Der polnische Linienbus Köln - Olsztyn, preislich vollkommen konkurrenzlos verglichen mit deutschen Reiseunternehmen, soll hier gleich Zwischenstation machen. Äußerlich sehe ich zwar ziemlich ruhig aus, aber im tiefsten Inneren hat meine alte Bekannte namens Paranoia wieder voll von mir Besitz ergriffen.
— Stehen wir hier vielleicht umsonst? — Vielleicht haben wir uns im Tag vertan!? —
        Oder ist der Bus vielleicht statt um elf schon um zehn gefahren? — Er könnte auch
        auf dem Weg hierher verunglückt sein! — …oder er verunglückt gleich mit uns. —
        Was, wenn die Fahrer uns nicht auf ihrer Liste finden? — Sind wir hier überhaupt
        am richtigen Busbahnhof? — Oder vielleicht sogar in der falschen Stadt?      
 
        
        
        
        Foto: Abend am Plautziger See (Jezioro
        Pluski)  bei Allenstein (Olsztyn)
        
Meine Zweifel verflüchtigen sich schneller als die Alkoholfahne des Typen
        neben mir, denn endlich fährt ein polnischer Reisebus holländischer Bauart in der
        schon beträchtlichen Vormittagshitze vor. Ich gehe zu einem der beiden Fahrer und
        frage ihn:
        
        "Äh, entschuldigen Sie, ist das der Bus nach Ollschtinn?" (So
        etwa wird Olsztyn meines Wissens richtig ausgesprochen.)
        
        "Ja, dieser", radebrecht er zurück.
        Der andere Fahrer lädt ohne weitere Fragen uns und unser Gepäck in den
        Bus.

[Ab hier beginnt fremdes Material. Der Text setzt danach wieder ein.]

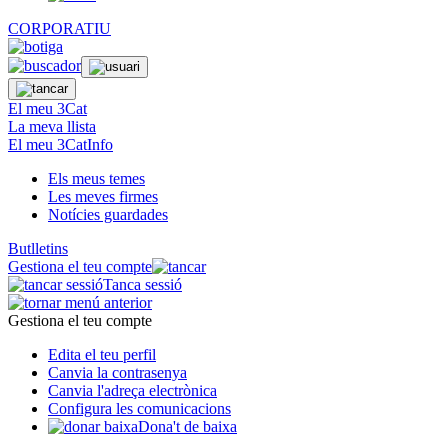
CORPORATIU
El meu 3Cat
La meva llista
El meu 3CatInfo
Els meus temes
Les meves firmes
Notícies guardades
Butlletins
Gestiona el teu compte
Tanca sessió
Gestiona el teu compte
Edita el teu perfil
Canvia la contrasenya
Canvia l'adreça electrònica
Configura les comunicacions
Dona't de baixa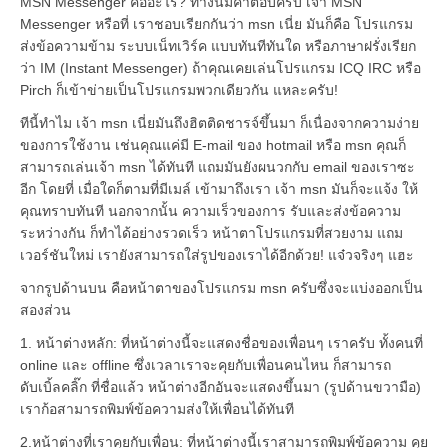
MSN Messenger คืออะไร? ทางนี้มีคำตอบครับ เจ้า MSN
Messenger หรือที่ เราชอบเรียกกันว่า msn เนี่ย มันก็คือ โปรแกรม
ส่งข้อความข้าม ระบบเน็ทเวิร์ค แบบทันทีทันใด หรือภาษาฝรั่งเรียก
ว่า IM (Instant Messenger) ถ้าคุณเคยเล่นโปรแกรม ICQ IRC หรือ
Pirch ก็เข้าข่ายเป็นโปรแกรมพวกเดียวกัน แหละครับ!
ทีนี้ทำไม เจ้า msn เนี่ยมันถึงฮิตติดชารจ์ขึ้นมา ก็เนื่องจากความง่าย
ของการใช้งาน เช่นคุณแค่มี E-mail ของ hotmail หรือ msn คุณก็
สามารถเล่นเจ้า msn ได้ทันที แถมมันยังผนวกกับ email ของเราซะ
อีก โดยที่ เมื่อใดก็ตามที่มีเมล์ เข้ามาถึงเรา เจ้า msn มันก็จะแจ้ง ให้
คุณทราบทันที นอกจากนั้น ความเร็วของการ รับและส่งข้อความ
ระหว่างกัน ก็ทำได้อย่างรวดเร็ว หน้าตาโปรแกรมที่สวยงาม แถม
เวอร์ชันใหม่ เรายังสามารถใส่รูปของเราได้อีกด้วย! แจ๋วจริงๆ แฮะ
จากรูปด้านบน คือหน้าตาของโปรแกรม msn ครับซึ่งจะแบ่งออกเป็น
สองส่วน
1. หน้าต่างหลัก: ที่หน้าต่างนี้จะแสดงชื่อของเพื่อนๆ เราครับ ทั้งคนที่
online และ offline ซึ่งเวลาเราจะคุยกับเพื่อนคนไหน ก็สามารถ
ดับเบิ้ลคลิ๊ก ที่ชื่อแล้ว หน้าต่างอีกอันจะแสดงขึ้นมา (รูปด้านขวามือ)
เราก้อสามารถพิมพ์ข้อความส่งให้เพื่อนได้ทันที
2.หน้าต่างที่เราคุยกับเพื่อน: ที่หน้าต่างนี้เราสามารถพิมพ์ข้อความ คุย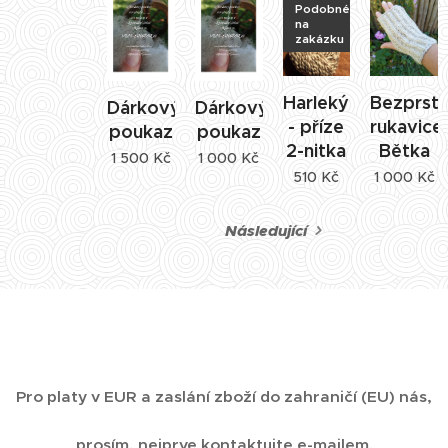
Podobné
na
zakázku
Harlekýn
Bezprst
Dárkový
Dárkový
- příze
rukavice
poukaz
poukaz
2-nitka
Bětka
1 500
Kč
1 000
Kč
510
Kč
1 000
Kč
Následující
Pro platy v EUR a zaslání zboží do zahraničí (EU) nás,
prosím, nejprve kontaktujte e-mailem.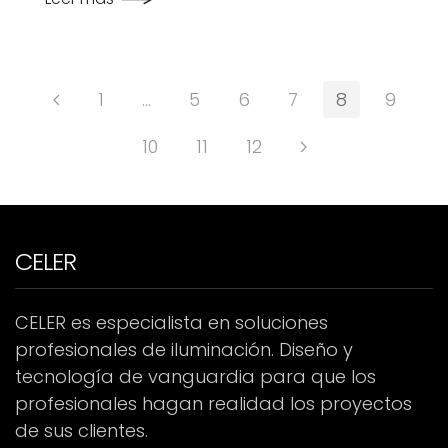
1
…
5
6
7
8
9
10
11
12
CELER
CELER es especialista en soluciones
profesionales de iluminación. Diseño y
tecnología de vanguardia para que los
profesionales hagan realidad los proyectos
de sus clientes.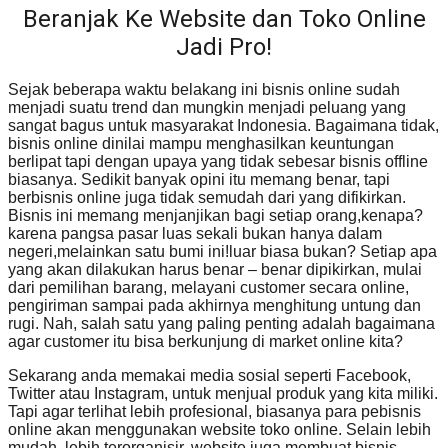
Beranjak Ke Website dan Toko Online
Jadi Pro!
Sejak beberapa waktu belakang ini bisnis online sudah
menjadi suatu trend dan mungkin menjadi peluang yang
sangat bagus untuk masyarakat Indonesia. Bagaimana tidak,
bisnis online dinilai mampu menghasilkan keuntungan
berlipat tapi dengan upaya yang tidak sebesar bisnis offline
biasanya. Sedikit banyak opini itu memang benar, tapi
berbisnis online juga tidak semudah dari yang difikirkan.
Bisnis ini memang menjanjikan bagi setiap orang,kenapa?
karena pangsa pasar luas sekali bukan hanya dalam
negeri,melainkan satu bumi ini!luar biasa bukan? Setiap apa
yang akan dilakukan harus benar – benar dipikirkan, mulai
dari pemilihan barang, melayani customer secara online,
pengiriman sampai pada akhirnya menghitung untung dan
rugi. Nah, salah satu yang paling penting adalah bagaimana
agar customer itu bisa berkunjung di market online kita?
Sekarang anda memakai media sosial seperti Facebook,
Twitter atau Instagram, untuk menjual produk yang kita miliki.
Tapi agar terlihat lebih profesional, biasanya para pebisnis
online akan menggunakan website toko online. Selain lebih
mudah, lebih terorganisir, website juga membuat bisnis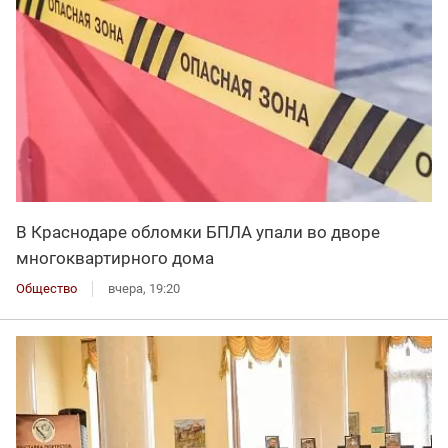
В Краснодаре обломки БПЛА упали во дворе
многоквартирного дома
Общество
вчера, 19:20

Wir scheinen im Bus die einzigen gebürtigen Deutschen zu sein. Es ist unglaublich:
        ich dachte immer, mit Deutsch und Englisch, ein paar Brocken Französisch
        und Holländisch könnte man sich eigentlich überall verständigen. Nicht
        wirklich. Man braucht nur über die Grenze zu fahren und schon muss man Glück
        haben, jemanden zu treffen, der noch Deutsch oder schon Englisch kann.
2. Anmerkung
        
        "Ein Zitat":
        In diesem Zusammenhang fiel mir ein Zitat von Julia Kristeva ein, und ich
        konnte besser verstehen, was sie damit gemeint haben könnte:
        "Nicht seine Muttersprache sprechen. In Klängen, Logiken leben, die von dem
        nächtlichen Gedächtnis des Körpers, dem bittersüßen Schlaf der Kindheit
        abgeschnitten sind. Sie in sich tragen wie eine geheime Gruft oder wie ein
        behindertes Kind, geliebt und unnütz – diese Sprache von einst, die verblasst, aber
        euch nie verlässt."
        
        aus: Julia Kristeva: Fremde sind wir uns selbst. Frankfurt am Main: Suhrkamp,1990. (Originalausgabe: Étrangers à nous-mêmes. Librairie Arthème Fayard,1988), S. 24 
Viele Passanten am Bahnhof schauen erst auf die polnischen Aufschriften und auf das Nummernschild des Busses und dann – mir scheint, kälter und abweisender als sonst – auf die Insassen. Den Blick eines dicken alten Manns kann ich problemlos in meinem Kopf synchronisieren: "Polackn! 't suchn die denn hia? Bestimmpt widda so scheiß billige Schwaazabaita! Odda Leute vonne Russenmafia, stantto sowat inne BILLD! Wat hat Harald Schmidt nomma gestern gesacht...?" Wahrscheinlich hat er noch gar nicht gemerkt, dass er den urdeutschen Namen "Kowalczyk" trägt.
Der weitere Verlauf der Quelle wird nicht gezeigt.